Spanish gunsmith (1808–1898)

Eusebio Zuloaga González (15 December 1808 in Madrid – 1898 in Deusto, Bilbao), was a Spanish gunsmith. He is considered the initiator of the art of modern damascening. He was the first Spanish artist who achieved an international reputation, participating in the first international exhibition, The Great Exhibition in London in 1851. He received several awards in Spain, England, France, and Belgium. Zuloaga was director of the Royal Armoury of Madrid. Zuloaga served as head of the Royal Factory of La Moncloa.

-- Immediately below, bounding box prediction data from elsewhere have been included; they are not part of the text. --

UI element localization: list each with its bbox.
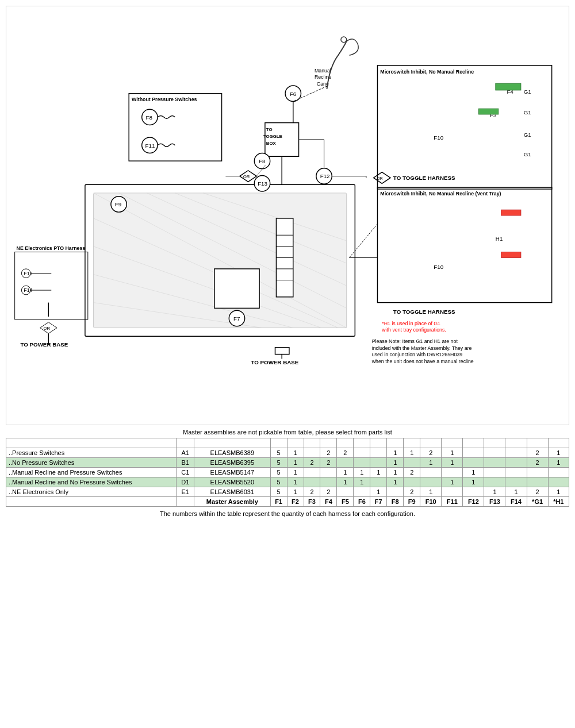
row-value-F4	[320, 477, 337, 487]
svg-text:TO POWER BASE: TO POWER BASE	[20, 341, 68, 348]
svg-text:Microswitch Inhibit, No Manual: Microswitch Inhibit, No Manual Recline	[380, 69, 474, 75]
row-value-F4	[320, 468, 337, 477]
row-id: B1	[177, 458, 194, 468]
row-value-*H1: 1	[548, 487, 569, 497]
svg-text:TOGGLE: TOGGLE	[263, 134, 282, 139]
row-value-*H1: 1	[548, 458, 569, 468]
col-footer-f3: F3	[304, 497, 320, 507]
row-value-F6: 1	[354, 468, 370, 477]
row-value-*G1	[527, 477, 548, 487]
col-header-title: Tilt through Toggle with...	[6, 438, 177, 448]
col-footer-f14: F14	[505, 497, 527, 507]
row-value-F11: 1	[442, 448, 463, 458]
row-value-F8: 1	[387, 468, 404, 477]
svg-text:OR: OR	[377, 176, 383, 180]
svg-text:NE Electronics PTO Harness: NE Electronics PTO Harness	[17, 245, 86, 251]
row-value-F10: 2	[420, 448, 442, 458]
row-value-F5: 1	[337, 468, 354, 477]
col-footer-title	[6, 497, 177, 507]
row-id: D1	[177, 477, 194, 487]
row-value-F14	[505, 448, 527, 458]
col-header-f5: F5	[337, 438, 354, 448]
row-value-F6: 1	[354, 477, 370, 487]
row-value-F14: 1	[505, 487, 527, 497]
svg-text:Microswitch Inhibit, No Manual: Microswitch Inhibit, No Manual Recline (…	[380, 191, 501, 197]
row-value-F2: 1	[287, 468, 304, 477]
row-value-F7: 1	[370, 487, 387, 497]
row-value-F3: 2	[304, 458, 320, 468]
row-value-F6	[354, 487, 370, 497]
svg-text:F7: F7	[233, 315, 240, 322]
row-value-F3	[304, 448, 320, 458]
row-master-assembly: ELEASMB5520	[194, 477, 271, 487]
row-value-F11: 1	[442, 477, 463, 487]
row-value-*G1: 2	[527, 458, 548, 468]
parts-table: Tilt through Toggle with... Master Assem…	[6, 438, 569, 507]
row-value-F7	[370, 458, 387, 468]
row-value-*H1	[548, 468, 569, 477]
row-value-F4: 2	[320, 487, 337, 497]
row-value-F9: 2	[404, 487, 420, 497]
note-above-table: Master assemblies are not pickable from …	[6, 429, 569, 436]
col-footer-f5: F5	[337, 497, 354, 507]
row-value-F7	[370, 477, 387, 487]
col-footer-f8: F8	[387, 497, 404, 507]
row-value-F13	[484, 477, 505, 487]
row-value-F6	[354, 448, 370, 458]
row-value-F8	[387, 487, 404, 497]
col-header-f6: F6	[354, 438, 370, 448]
col-footer-master: Master Assembly	[194, 497, 271, 507]
row-value-*G1: 2	[527, 487, 548, 497]
row-master-assembly: ELEASMB6389	[194, 448, 271, 458]
svg-text:OR: OR	[243, 174, 250, 179]
svg-text:F11: F11	[145, 142, 155, 149]
col-footer-g1: *G1	[527, 497, 548, 507]
row-value-F3: 2	[304, 487, 320, 497]
row-value-F2: 1	[287, 448, 304, 458]
col-header-f11: F11	[442, 438, 463, 448]
wiring-diagram: NE Electronics PTO Harness F13 F14 OR TO…	[6, 6, 569, 425]
row-value-F4: 2	[320, 448, 337, 458]
svg-text:G1: G1	[524, 109, 531, 115]
svg-rect-79	[496, 83, 521, 90]
row-value-F5: 1	[337, 477, 354, 487]
row-value-F8: 1	[387, 448, 404, 458]
row-value-F9: 2	[404, 468, 420, 477]
svg-text:F13: F13	[258, 180, 267, 187]
svg-text:F8: F8	[259, 158, 265, 164]
row-label: ..NE Electronics Only	[6, 487, 177, 497]
svg-text:*H1 is used in place of G1: *H1 is used in place of G1	[382, 321, 440, 326]
row-value-F9	[404, 477, 420, 487]
row-id: C1	[177, 468, 194, 477]
svg-text:G1: G1	[524, 151, 531, 157]
col-footer-f4: F4	[320, 497, 337, 507]
row-value-F3	[304, 468, 320, 477]
row-value-F13	[484, 458, 505, 468]
col-footer-f1: F1	[270, 497, 287, 507]
row-value-F13	[484, 448, 505, 458]
svg-text:G1: G1	[524, 132, 531, 138]
col-footer-f7: F7	[370, 497, 387, 507]
footer-note: The numbers within the table represent t…	[6, 510, 569, 517]
row-value-F12	[463, 448, 484, 458]
row-value-F13: 1	[484, 487, 505, 497]
row-value-F12: 1	[463, 468, 484, 477]
row-label: ..Pressure Switches	[6, 448, 177, 458]
row-id: E1	[177, 487, 194, 497]
row-value-F1: 5	[270, 458, 287, 468]
row-value-F6	[354, 458, 370, 468]
col-header-f1: F1	[270, 438, 287, 448]
table-row: ..NE Electronics OnlyE1ELEASMB6031512212…	[6, 487, 569, 497]
col-header-f7: F7	[370, 438, 387, 448]
row-value-F3	[304, 477, 320, 487]
row-value-*G1	[527, 468, 548, 477]
svg-rect-91	[501, 252, 521, 258]
svg-text:F12: F12	[320, 173, 330, 179]
row-value-F10: 1	[420, 458, 442, 468]
table-row: ..Manual Recline and No Pressure Switche…	[6, 477, 569, 487]
row-label: ..Manual Recline and No Pressure Switche…	[6, 477, 177, 487]
svg-text:TO: TO	[266, 127, 273, 132]
col-header-g1: *G1	[527, 438, 548, 448]
row-master-assembly: ELEASMB5147	[194, 468, 271, 477]
row-value-F10	[420, 477, 442, 487]
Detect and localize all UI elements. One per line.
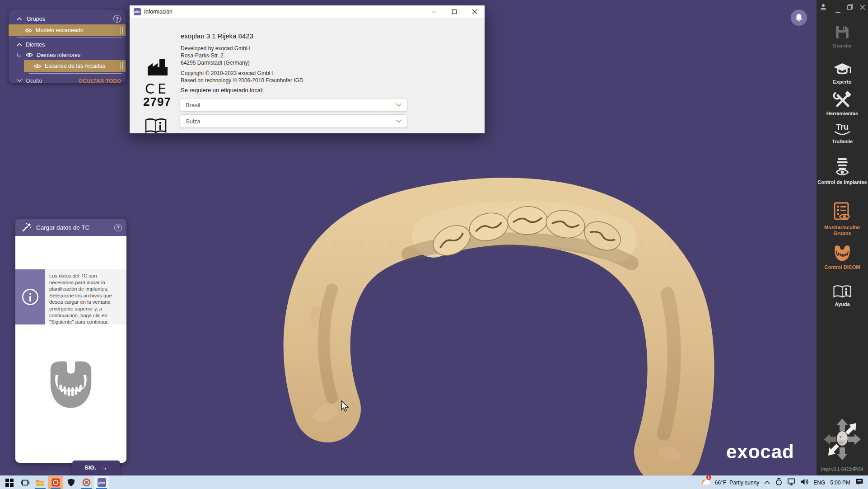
start-button[interactable] xyxy=(2,476,17,489)
recorder-app-icon xyxy=(51,478,60,487)
jaw-dicom-icon xyxy=(817,244,868,262)
toolbar-label: Herramientas xyxy=(817,111,868,117)
toolbar-label: Guardar xyxy=(817,43,868,49)
view-orientation-widget[interactable] xyxy=(822,417,863,464)
task-view-icon xyxy=(21,479,29,486)
help-icon[interactable]: ? xyxy=(114,224,122,231)
exoplan-taskbar-button[interactable]: plan xyxy=(94,476,109,489)
eye-icon[interactable] xyxy=(25,28,32,33)
dialog-titlebar[interactable]: plan Información xyxy=(130,5,485,18)
weather-widget[interactable]: 1 66°F Partly sunny xyxy=(701,477,760,488)
eye-icon[interactable] xyxy=(34,64,41,69)
toolbar-expert-button[interactable]: Experto xyxy=(817,62,868,85)
address-line: Rosa-Parks-Str. 2 xyxy=(181,52,250,59)
tree-branch-icon xyxy=(17,53,21,57)
bell-icon xyxy=(794,13,803,22)
meet-now-button[interactable] xyxy=(775,478,783,487)
defender-button[interactable] xyxy=(63,476,79,489)
tray-expand-button[interactable] xyxy=(764,480,770,486)
restore-window-icon[interactable] xyxy=(847,4,853,12)
labeling-prompt: Se requiere un etiquetado local: xyxy=(181,87,264,94)
weather-desc: Partly sunny xyxy=(729,480,759,486)
help-icon[interactable]: ? xyxy=(113,15,121,23)
toolbar-label: TruSmile xyxy=(817,139,868,145)
wizard-header: Cargar datos de TC ? xyxy=(15,219,126,236)
browser-icon xyxy=(82,478,91,487)
head-model xyxy=(837,431,848,446)
browser-button[interactable] xyxy=(79,476,94,489)
previous-label: ANT. xyxy=(38,465,51,472)
arrow-right-icon: → xyxy=(100,463,108,472)
action-center-button[interactable] xyxy=(855,478,863,487)
shield-icon xyxy=(67,478,75,487)
ce-mark-text: CE xyxy=(141,81,173,97)
eye-icon[interactable] xyxy=(26,52,33,57)
record-circle-icon xyxy=(775,478,783,486)
groups-list-eye-icon xyxy=(817,202,868,222)
tree-item-escaneo-arcadas[interactable]: Escaneo de las Arcadas xyxy=(24,60,126,72)
chevron-up-icon[interactable] xyxy=(17,42,22,47)
volume-button[interactable] xyxy=(801,478,808,487)
country-dropdown-1[interactable]: Brasil xyxy=(180,98,407,112)
clock[interactable]: 5:00 PM xyxy=(830,480,850,486)
tools-icon xyxy=(817,91,868,108)
next-button[interactable]: SIG. → xyxy=(72,461,120,475)
toolbar-show-hide-groups-button[interactable]: Mostrar/ocultar Grupos xyxy=(817,202,868,236)
dialog-title: Información xyxy=(144,9,173,15)
next-label: SIG. xyxy=(84,464,96,471)
previous-button[interactable]: ← ANT. xyxy=(27,464,51,473)
copyright-block: Copyright © 2010-2023 exocad GmbH Based … xyxy=(181,70,303,84)
magic-wand-icon xyxy=(22,222,32,232)
toolbar-tools-button[interactable]: Herramientas xyxy=(817,91,868,117)
toolbar-label: Control DICOM xyxy=(817,264,868,270)
save-icon xyxy=(817,24,868,41)
window-controls xyxy=(817,3,868,12)
recorder-app-button[interactable] xyxy=(48,476,63,489)
close-window-icon[interactable] xyxy=(860,4,865,12)
language-indicator[interactable]: ENG xyxy=(813,480,825,486)
toolbar-implant-control-button[interactable]: Control de Implantes xyxy=(817,157,868,185)
hidden-group-row[interactable]: Oculto OCULTAR TODO xyxy=(9,75,126,83)
ce-marking: CE 2797 xyxy=(141,81,173,109)
user-account-icon[interactable] xyxy=(820,4,826,12)
action-center-icon xyxy=(855,478,863,486)
ct-data-wizard: Cargar datos de TC ? Los datos del TC so… xyxy=(15,219,126,463)
tree-item-dientes[interactable]: Dientes xyxy=(9,39,126,50)
row-grip xyxy=(120,27,123,34)
chevron-up-icon xyxy=(764,480,770,484)
toolbar-save-button[interactable]: Guardar xyxy=(817,24,868,49)
toolbar-help-button[interactable]: Ayuda xyxy=(817,285,868,307)
tree-item-dientes-inferiores[interactable]: Dientes inferiores xyxy=(9,50,126,60)
groups-header[interactable]: Grupos ? xyxy=(9,13,126,24)
maximize-button[interactable] xyxy=(444,5,464,18)
hide-all-button[interactable]: OCULTAR TODO xyxy=(79,78,121,84)
info-icon-panel xyxy=(15,269,45,324)
toolbar-dicom-control-button[interactable]: Control DICOM xyxy=(817,244,868,270)
weather-temp: 66°F xyxy=(715,480,726,486)
toolbar-label: Experto xyxy=(817,79,868,85)
country-dropdown-2[interactable]: Suiza xyxy=(180,114,407,128)
instructions-book-icon xyxy=(145,118,167,136)
chevron-down-icon xyxy=(396,103,401,107)
minimize-window-icon[interactable] xyxy=(835,7,840,15)
help-book-icon xyxy=(817,285,868,299)
close-button[interactable] xyxy=(464,5,485,18)
groups-title: Grupos xyxy=(27,16,109,22)
task-view-button[interactable] xyxy=(17,476,33,489)
dialog-body: CE 2797 exoplan 3.1 Rijeka 8423 Develope… xyxy=(130,18,485,133)
file-explorer-button[interactable] xyxy=(33,476,48,489)
tree-item-modelo-escaneado[interactable]: Modelo escaneado xyxy=(9,24,126,36)
chevron-down-icon[interactable] xyxy=(17,79,22,83)
exoplan-app-icon: plan xyxy=(134,8,141,15)
toolbar-trusmile-button[interactable]: Tru TruSmile xyxy=(817,123,868,145)
toolbar-label: Mostrar/ocultar Grupos xyxy=(817,225,868,236)
network-button[interactable] xyxy=(788,478,796,487)
trusmile-wordmark: Tru xyxy=(836,123,849,131)
exocad-logo: exocad xyxy=(726,441,794,463)
address-line: 64295 Darmstadt (Germany) xyxy=(181,59,250,66)
address-line: Developed by exocad GmbH xyxy=(181,45,250,52)
minimize-button[interactable] xyxy=(424,5,444,18)
folder-icon xyxy=(36,479,45,486)
trusmile-icon: Tru xyxy=(817,123,868,136)
notifications-bell-button[interactable] xyxy=(791,9,807,26)
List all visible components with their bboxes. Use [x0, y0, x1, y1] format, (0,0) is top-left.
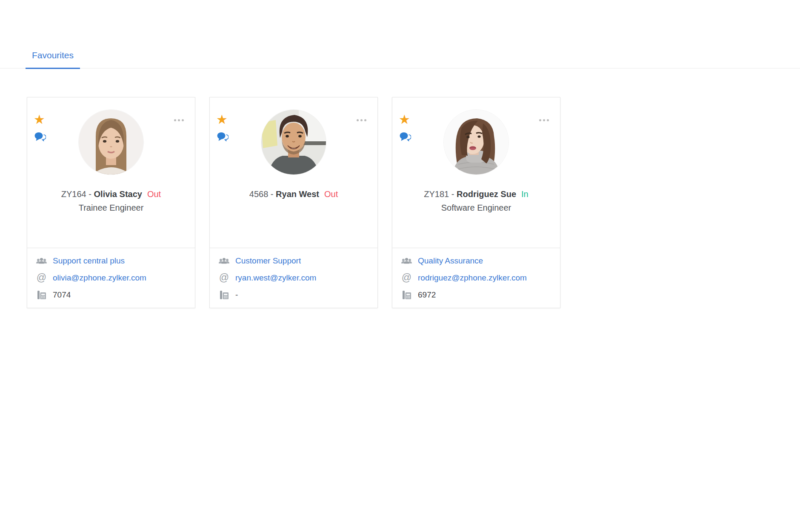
- phone-icon: [218, 290, 230, 300]
- favourites-card-grid: ★: [27, 97, 800, 308]
- group-icon: [218, 257, 230, 265]
- favourite-star-icon[interactable]: ★: [216, 113, 228, 126]
- team-link[interactable]: Quality Assurance: [418, 256, 483, 266]
- extension-row: 6972: [401, 289, 551, 300]
- extension-value: 6972: [418, 290, 436, 300]
- contact-card-header: ★: [210, 110, 377, 248]
- group-icon: [401, 257, 412, 265]
- more-options-icon[interactable]: [355, 117, 368, 123]
- contact-code: ZY164 -: [61, 189, 94, 199]
- team-row: Quality Assurance: [401, 255, 551, 266]
- at-icon: @: [401, 273, 412, 283]
- contact-card: ★: [27, 97, 195, 308]
- chat-icon[interactable]: [34, 131, 46, 144]
- email-link[interactable]: rodriguez@zphone.zylker.com: [418, 273, 527, 283]
- contact-card-details: Support central plus @ olivia@zphone.zyl…: [27, 248, 195, 308]
- contact-designation: Software Engineer: [392, 203, 560, 213]
- chat-icon[interactable]: [217, 131, 229, 144]
- contact-name: Ryan West: [276, 189, 319, 199]
- email-link[interactable]: ryan.west@zylker.com: [235, 273, 316, 283]
- more-options-icon[interactable]: [172, 117, 186, 123]
- favourite-star-icon[interactable]: ★: [34, 113, 45, 126]
- email-link[interactable]: olivia@zphone.zylker.com: [53, 273, 146, 283]
- contact-card-header: ★: [392, 110, 560, 248]
- avatar: [79, 110, 143, 174]
- team-link[interactable]: Support central plus: [53, 256, 125, 266]
- extension-row: -: [218, 289, 369, 300]
- contact-designation: [210, 203, 377, 213]
- favourite-star-icon[interactable]: ★: [399, 113, 410, 126]
- tab-bar: Favourites: [0, 0, 800, 69]
- contact-card-header: ★: [27, 110, 195, 248]
- contact-card-details: Customer Support @ ryan.west@zylker.com: [210, 248, 377, 308]
- phone-icon: [401, 290, 412, 300]
- contact-name: Rodriguez Sue: [457, 189, 516, 199]
- status-badge: In: [521, 189, 529, 199]
- contact-name-line: ZY181 - Rodriguez SueIn: [392, 189, 560, 199]
- extension-value: 7074: [53, 290, 71, 300]
- contact-name-line: 4568 - Ryan WestOut: [210, 189, 377, 199]
- avatar: [261, 110, 326, 174]
- status-badge: Out: [147, 189, 161, 199]
- team-row: Support central plus: [36, 255, 186, 266]
- tab-favourites[interactable]: Favourites: [26, 50, 80, 69]
- phone-icon: [36, 290, 47, 300]
- status-badge: Out: [324, 189, 338, 199]
- contact-code: ZY181 -: [424, 189, 457, 199]
- team-link[interactable]: Customer Support: [235, 256, 301, 266]
- extension-value: -: [235, 290, 238, 300]
- group-icon: [36, 257, 47, 265]
- contact-name-line: ZY164 - Olivia StacyOut: [27, 189, 195, 199]
- extension-row: 7074: [36, 289, 186, 300]
- team-row: Customer Support: [218, 255, 369, 266]
- chat-icon[interactable]: [399, 131, 411, 144]
- more-options-icon[interactable]: [537, 117, 551, 123]
- contact-name: Olivia Stacy: [94, 189, 142, 199]
- contact-card: ★: [392, 97, 560, 308]
- email-row: @ rodriguez@zphone.zylker.com: [401, 272, 551, 283]
- contact-card-details: Quality Assurance @ rodriguez@zphone.zyl…: [392, 248, 560, 308]
- email-row: @ olivia@zphone.zylker.com: [36, 272, 186, 283]
- contact-code: 4568 -: [249, 189, 276, 199]
- at-icon: @: [36, 273, 47, 283]
- at-icon: @: [218, 273, 230, 283]
- contact-card: ★: [209, 97, 378, 308]
- avatar: [444, 110, 509, 174]
- contact-designation: Trainee Engineer: [27, 203, 195, 213]
- email-row: @ ryan.west@zylker.com: [218, 272, 369, 283]
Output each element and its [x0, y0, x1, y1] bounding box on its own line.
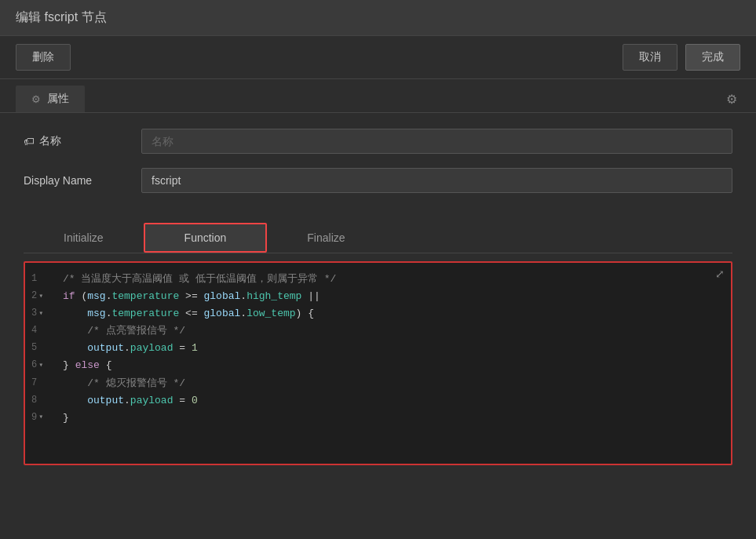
panel-header: 编辑 fscript 节点	[0, 0, 756, 36]
display-name-row: Display Name	[24, 168, 732, 193]
code-line-7: 7 /* 熄灭报警信号 */	[25, 375, 731, 392]
code-line-3: 3 ▾ msg.temperature <= global.low_temp) …	[25, 305, 731, 322]
code-line-6: 6 ▾ } else {	[25, 357, 731, 374]
panel: 编辑 fscript 节点 删除 取消 完成 ⚙ 属性 ⚙ 🏷 名称 Displ…	[0, 0, 756, 539]
expand-icon[interactable]: ⤢	[715, 268, 725, 280]
code-editor-wrapper: ⤢ 1 /* 当温度大于高温阈值 或 低于低温阈值，则属于异常 */ 2 ▾ i…	[24, 261, 732, 465]
code-editor[interactable]: 1 /* 当温度大于高温阈值 或 低于低温阈值，则属于异常 */ 2 ▾ if …	[25, 263, 731, 435]
code-line-1: 1 /* 当温度大于高温阈值 或 低于低温阈值，则属于异常 */	[25, 271, 731, 288]
props-tabbar: ⚙ 属性 ⚙	[0, 79, 756, 113]
name-label: 🏷 名称	[24, 134, 141, 148]
toolbar: 删除 取消 完成	[0, 36, 756, 79]
tab-finalize[interactable]: Finalize	[267, 224, 385, 252]
tab-initialize[interactable]: Initialize	[24, 224, 144, 252]
delete-button[interactable]: 删除	[16, 44, 71, 71]
form-area: 🏷 名称 Display Name	[0, 113, 756, 223]
name-input[interactable]	[141, 129, 732, 154]
settings-gear-icon[interactable]: ⚙	[723, 89, 740, 110]
properties-tab-label: 属性	[47, 92, 69, 106]
code-line-9: 9 ▾ }	[25, 410, 731, 427]
cancel-button[interactable]: 取消	[623, 44, 677, 71]
code-tabs: Initialize Function Finalize	[24, 223, 732, 253]
display-name-input[interactable]	[141, 168, 732, 193]
tag-icon: 🏷	[24, 135, 35, 147]
code-line-5: 5 output.payload = 1	[25, 340, 731, 357]
tab-function[interactable]: Function	[144, 223, 268, 253]
code-line-8: 8 output.payload = 0	[25, 392, 731, 410]
code-line-2: 2 ▾ if (msg.temperature >= global.high_t…	[25, 288, 731, 305]
properties-tab[interactable]: ⚙ 属性	[16, 86, 85, 112]
name-row: 🏷 名称	[24, 129, 732, 154]
display-name-label: Display Name	[24, 174, 141, 187]
gear-icon: ⚙	[31, 93, 41, 105]
done-button[interactable]: 完成	[685, 44, 740, 71]
code-line-4: 4 /* 点亮警报信号 */	[25, 322, 731, 340]
panel-title: 编辑 fscript 节点	[16, 10, 107, 24]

Born in Madrid in 1808, he was the son of an Eibar gunsmith, Blas de Zuloaga, and his wife, Gabriela González. His father was a teacher at the Reales Fábricas de Armas de Placencia in the late eighteenth century.

Zuloaga married Ramona Boneta, a specialist in electroplating. They had three sons, who were artists dedicated to painting, ceramics and metal. Daniel Zuloaga was considered to be one of the innovators of ceramic arts in Spain; his work was continued by his children Candida, Esperanza, Theodora and John. Guillermo Zuloaga worked in the shadow of his brother Daniel. Plácido Zuloaga, a damascening expert, was father of the painter Ignacio Zuloaga.